→ **WORK TASK**: Output verbatim the lines beginning at the one that contains "Segment left lung" and ending at the last line of the material, inclusive of both.

---------------

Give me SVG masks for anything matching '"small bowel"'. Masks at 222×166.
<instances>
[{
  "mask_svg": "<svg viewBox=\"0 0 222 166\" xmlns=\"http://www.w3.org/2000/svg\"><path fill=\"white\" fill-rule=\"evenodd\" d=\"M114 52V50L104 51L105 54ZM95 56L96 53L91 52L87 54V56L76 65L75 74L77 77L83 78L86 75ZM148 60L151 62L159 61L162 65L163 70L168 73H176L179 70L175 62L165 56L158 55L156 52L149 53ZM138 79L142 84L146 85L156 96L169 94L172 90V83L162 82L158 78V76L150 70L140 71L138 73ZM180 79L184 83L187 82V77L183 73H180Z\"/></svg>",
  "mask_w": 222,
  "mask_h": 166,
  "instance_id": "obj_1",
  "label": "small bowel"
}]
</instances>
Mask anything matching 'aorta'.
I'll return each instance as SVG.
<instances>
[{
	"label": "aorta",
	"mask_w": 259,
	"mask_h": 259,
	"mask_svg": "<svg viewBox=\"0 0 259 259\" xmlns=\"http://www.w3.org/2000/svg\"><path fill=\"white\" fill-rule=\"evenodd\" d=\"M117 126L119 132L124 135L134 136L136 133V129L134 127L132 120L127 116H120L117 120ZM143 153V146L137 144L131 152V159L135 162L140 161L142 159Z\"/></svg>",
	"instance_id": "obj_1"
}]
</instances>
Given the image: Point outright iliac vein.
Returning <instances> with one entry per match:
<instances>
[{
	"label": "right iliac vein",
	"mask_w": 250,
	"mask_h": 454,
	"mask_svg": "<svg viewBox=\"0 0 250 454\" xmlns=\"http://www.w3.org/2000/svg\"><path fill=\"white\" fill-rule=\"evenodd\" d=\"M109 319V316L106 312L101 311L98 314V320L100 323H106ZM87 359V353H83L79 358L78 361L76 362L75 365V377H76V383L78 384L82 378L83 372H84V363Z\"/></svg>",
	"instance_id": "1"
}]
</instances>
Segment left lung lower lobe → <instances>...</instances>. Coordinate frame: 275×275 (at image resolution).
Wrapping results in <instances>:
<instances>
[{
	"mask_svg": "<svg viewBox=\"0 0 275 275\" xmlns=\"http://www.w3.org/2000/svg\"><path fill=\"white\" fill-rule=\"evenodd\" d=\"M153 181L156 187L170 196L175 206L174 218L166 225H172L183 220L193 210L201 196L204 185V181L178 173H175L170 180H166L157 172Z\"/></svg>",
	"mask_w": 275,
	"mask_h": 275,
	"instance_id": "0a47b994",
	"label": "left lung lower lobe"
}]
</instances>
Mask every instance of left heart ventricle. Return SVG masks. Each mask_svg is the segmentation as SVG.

---------------

→ **COMPLETED EXERCISE**:
Segment left lung lower lobe → <instances>...</instances>. Coordinate frame: 275×275 (at image resolution).
Wrapping results in <instances>:
<instances>
[{
	"mask_svg": "<svg viewBox=\"0 0 275 275\" xmlns=\"http://www.w3.org/2000/svg\"><path fill=\"white\" fill-rule=\"evenodd\" d=\"M153 181L156 187L170 196L175 206L174 218L166 225H172L183 220L193 210L201 196L204 185V181L178 173H175L170 180H166L157 172Z\"/></svg>",
	"mask_w": 275,
	"mask_h": 275,
	"instance_id": "0a47b994",
	"label": "left lung lower lobe"
}]
</instances>
Mask every instance of left heart ventricle. Return SVG masks. Each mask_svg is the segmentation as SVG.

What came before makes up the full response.